The focus on culturalist arguments and on cultural distinctiveness evokes the dangers of essentialism (Muehlebach 2001; Sylvain 2002). In this respect, it is important to address the only article on Bedouin indigeneity that addresses the relationship between indigeneity and essentialism. In this article, Oren Yiftachel, Batia Roded and Alexandre Kedar argue that:
… our approach to the concept of indigeneity is relational, historical and political, and has issue with the essentialist approach to the subject. In other words, we do not claim that it is a single system which formally and permanently defines groups with an indigenous identity around the world, and that the Bedouin group has characteristics that permanently and eternally assign it to the indigenous category. (Yiftachel, Roded and A. Kedar 2016, 4, emphasis added)

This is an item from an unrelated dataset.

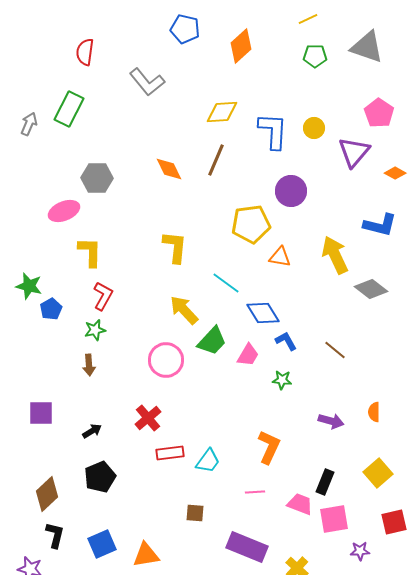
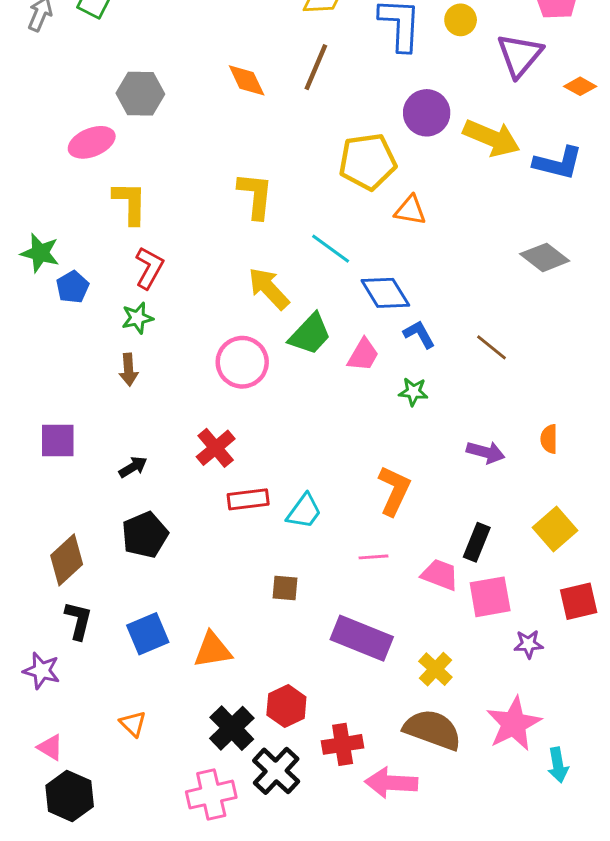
yellow arrow: (335, 255) -> (492, 138), moved, turned 138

However, their argument fails to escape an essentialised and de-politicised conception of indigeneity. In fact, the article continues by justifying Bedouin indigeneity on the grounds of cultural distinctiveness and non-dominance. The argument constructs indigeneity merely as an opportunity structure rather than as an antagonistic political category, implying that at this temporal moment the Naqab Bedouin exhibit cultural characteristics that make indigeneity a suitable framework. This is why it is possible to ‘imagine later
stages in their struggle when indigeneity may become superfluous or taken-for-granted, and perhaps be replaced by other categories of struggle and resistance’ (Yiftachel, Roded and A. Kedar 2016, 5). The authors fail to acknowledge that a political approach to indigeneity must acknowledge that it is the settler who has brought the indigenous into existence and who perpetuates this existence (Fanon 1963, 36). As long as settler colonialism exists and as long as the logic of elimination continues to govern native lives, indigeneity as a political category remains relevant.

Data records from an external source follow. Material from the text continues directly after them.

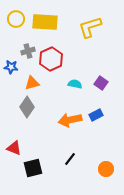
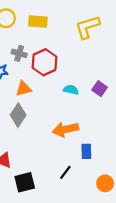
yellow rectangle: (45, 22) -> (38, 22), size x0.7
gray cross: (28, 51) -> (19, 53), turned 32
blue rectangle: (96, 115) -> (86, 151), moved, turned -64

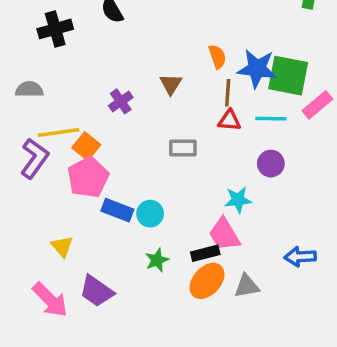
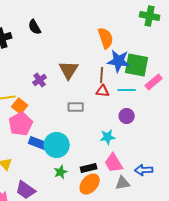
orange semicircle: (217, 57) -> (106, 38), moved, size x1.5
brown triangle: (171, 84) -> (69, 70), size x1.5
cyan circle: (150, 214) -> (57, 145), size x1.6
pink trapezoid: (224, 234) -> (114, 163), moved
gray triangle: (247, 286) -> (123, 183), moved

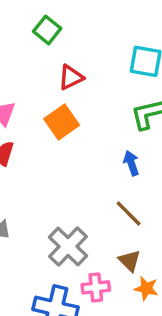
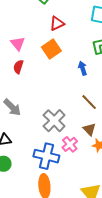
blue arrow: (131, 163) -> (83, 68), moved
pink cross: (96, 287) -> (70, 144), turned -35

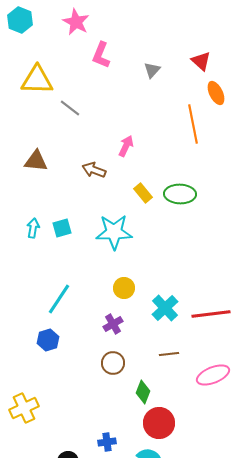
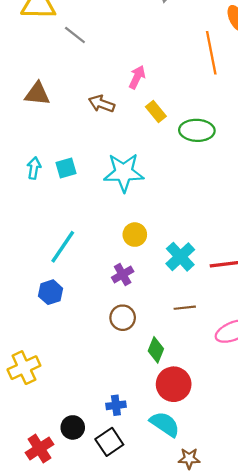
yellow rectangle: (143, 193) -> (156, 111), moved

Failing to escape the yoke of an essentialised conception of indigeneity, the authors argue for strategic essentialism. However, native engagement in strategic essentialism does not necessarily eliminate the dangers of essentialism (see Spivak in Milevska 2003, 30). Furthermore, self-essentialising practices are embedded in histories and relations of extreme inequalities and imbalances of power (Sylvain 2002). This means that dire conditions of marginalisation and the need to expand opportunity structures can force indigenous peoples to engage in practices of self-essentialism in order to gain access to the human rights discourse in order to advance their cause.